■ How to complete this task ■
Transcribe nothing except the lines below that run from the one with "Y Nutrición" to the one with "عورتوں کے امراض کےلئے مختلف دیسی نسخہ جات", ends included, and do not copy any picture.

Provided entries section start

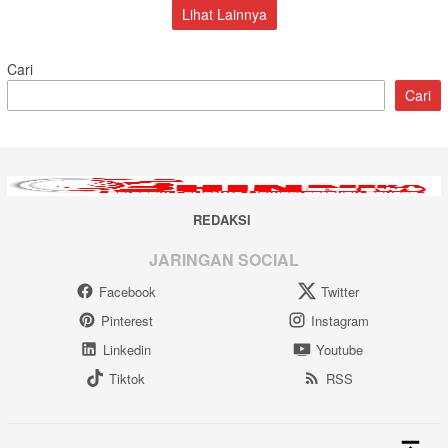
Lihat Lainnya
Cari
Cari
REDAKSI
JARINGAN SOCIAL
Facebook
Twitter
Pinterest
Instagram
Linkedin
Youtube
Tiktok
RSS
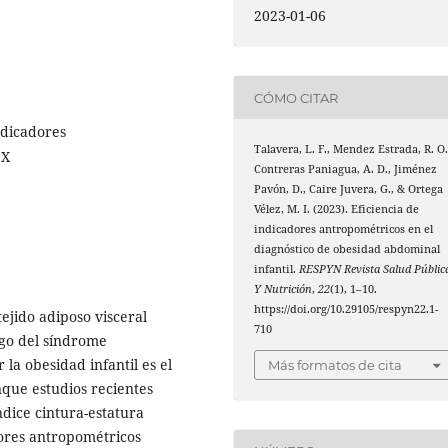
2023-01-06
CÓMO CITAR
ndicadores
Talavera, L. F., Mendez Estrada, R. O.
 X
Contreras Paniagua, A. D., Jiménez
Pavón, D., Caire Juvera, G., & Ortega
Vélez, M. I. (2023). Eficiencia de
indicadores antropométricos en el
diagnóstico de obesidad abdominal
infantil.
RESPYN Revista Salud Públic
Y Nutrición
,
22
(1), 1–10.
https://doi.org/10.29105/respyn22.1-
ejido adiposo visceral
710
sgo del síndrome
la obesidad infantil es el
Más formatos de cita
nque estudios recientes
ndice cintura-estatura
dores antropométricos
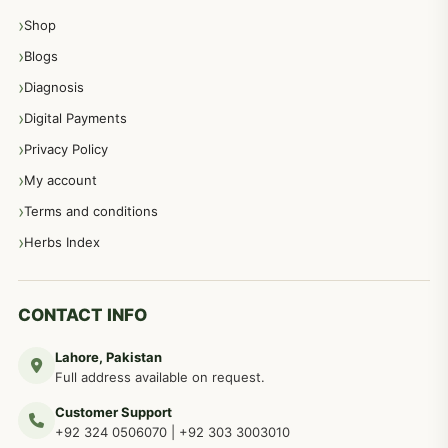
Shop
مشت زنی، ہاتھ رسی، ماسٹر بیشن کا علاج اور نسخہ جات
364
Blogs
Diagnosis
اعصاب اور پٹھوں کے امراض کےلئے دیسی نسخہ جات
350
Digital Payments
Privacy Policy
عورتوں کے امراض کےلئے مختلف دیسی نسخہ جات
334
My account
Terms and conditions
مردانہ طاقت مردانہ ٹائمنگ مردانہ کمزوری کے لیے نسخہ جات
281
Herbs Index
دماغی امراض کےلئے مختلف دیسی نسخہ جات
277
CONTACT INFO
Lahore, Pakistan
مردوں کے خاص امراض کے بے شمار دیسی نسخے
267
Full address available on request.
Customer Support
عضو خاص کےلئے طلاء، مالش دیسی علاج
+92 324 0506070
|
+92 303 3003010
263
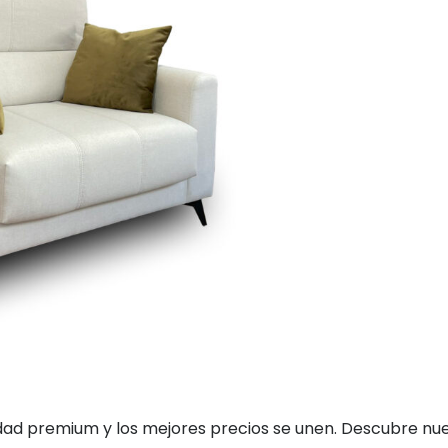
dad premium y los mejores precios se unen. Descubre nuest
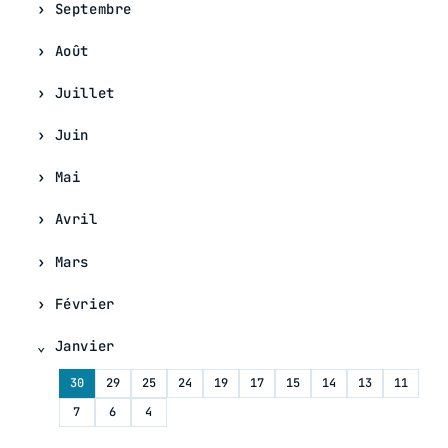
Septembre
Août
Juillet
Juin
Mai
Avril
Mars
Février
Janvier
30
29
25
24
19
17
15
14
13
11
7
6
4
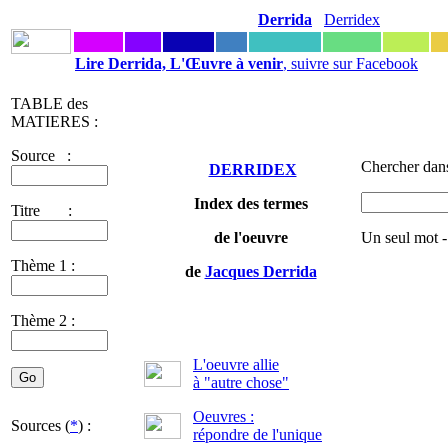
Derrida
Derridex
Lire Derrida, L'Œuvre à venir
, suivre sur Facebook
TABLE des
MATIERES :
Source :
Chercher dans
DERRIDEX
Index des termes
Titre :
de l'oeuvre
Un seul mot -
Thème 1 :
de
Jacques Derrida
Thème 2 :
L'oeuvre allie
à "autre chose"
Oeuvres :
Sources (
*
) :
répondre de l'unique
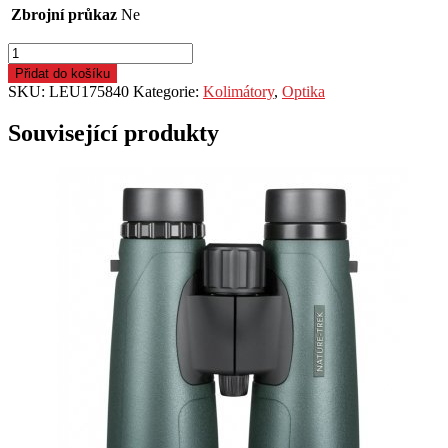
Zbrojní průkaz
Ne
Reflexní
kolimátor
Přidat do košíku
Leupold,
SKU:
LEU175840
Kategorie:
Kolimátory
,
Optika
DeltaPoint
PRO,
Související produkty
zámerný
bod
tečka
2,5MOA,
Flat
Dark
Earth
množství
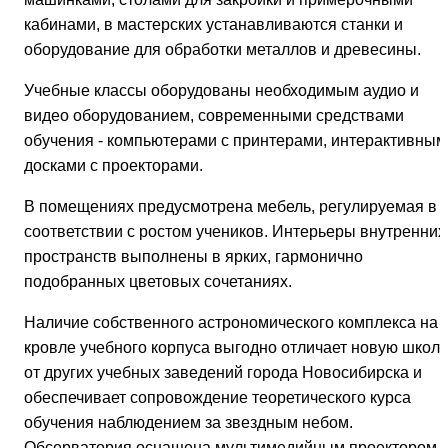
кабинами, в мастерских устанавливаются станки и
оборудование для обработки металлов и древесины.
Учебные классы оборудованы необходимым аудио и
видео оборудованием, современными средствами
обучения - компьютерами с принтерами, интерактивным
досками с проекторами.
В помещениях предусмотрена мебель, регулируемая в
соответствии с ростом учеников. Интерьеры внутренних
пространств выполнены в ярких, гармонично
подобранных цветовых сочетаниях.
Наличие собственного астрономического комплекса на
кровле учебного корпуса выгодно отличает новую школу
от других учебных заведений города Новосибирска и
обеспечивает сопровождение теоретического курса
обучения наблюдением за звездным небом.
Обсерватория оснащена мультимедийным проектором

Provided entries section end
Provided entries section start

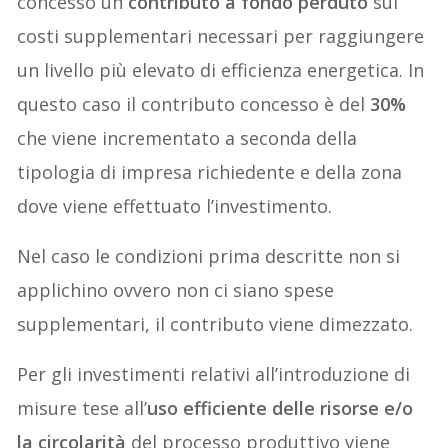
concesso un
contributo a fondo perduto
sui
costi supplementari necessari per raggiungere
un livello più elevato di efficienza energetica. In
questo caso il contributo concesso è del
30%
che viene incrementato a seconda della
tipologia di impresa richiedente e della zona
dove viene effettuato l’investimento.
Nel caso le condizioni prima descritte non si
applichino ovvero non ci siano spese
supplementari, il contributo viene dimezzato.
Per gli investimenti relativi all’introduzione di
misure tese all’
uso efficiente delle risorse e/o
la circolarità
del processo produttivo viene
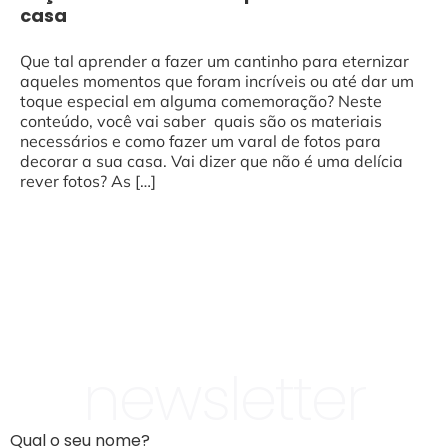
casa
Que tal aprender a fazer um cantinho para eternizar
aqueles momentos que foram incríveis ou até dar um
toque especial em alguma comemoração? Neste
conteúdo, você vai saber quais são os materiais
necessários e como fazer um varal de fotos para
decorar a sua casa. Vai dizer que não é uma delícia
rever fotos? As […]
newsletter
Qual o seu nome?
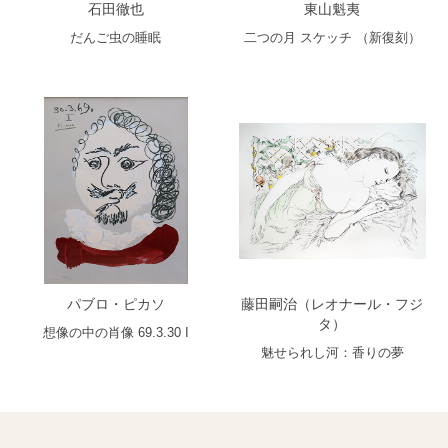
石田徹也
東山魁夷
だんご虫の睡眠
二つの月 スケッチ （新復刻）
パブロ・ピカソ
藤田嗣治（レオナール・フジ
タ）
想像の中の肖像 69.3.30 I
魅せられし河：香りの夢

Provided entries section end

■ Solution to this problem ■
Y Nutrición
,
22
(1), 1–10.
https://doi.org/10.29105/respyn22.1-
ejido adiposo visceral
710
sgo del síndrome
la obesidad infantil es el
Más formatos de cita
nque estudios recientes
ndice cintura-estatura
dores antropométricos
Shop
مشت زنی، ہاتھ رسی، ماسٹر بیشن کا علاج اور نسخہ جات
364
Blogs
Diagnosis
اعصاب اور پٹھوں کے امراض کےلئے دیسی نسخہ جات
350
Digital Payments
Privacy Policy
عورتوں کے امراض کےلئے مختلف دیسی نسخہ جات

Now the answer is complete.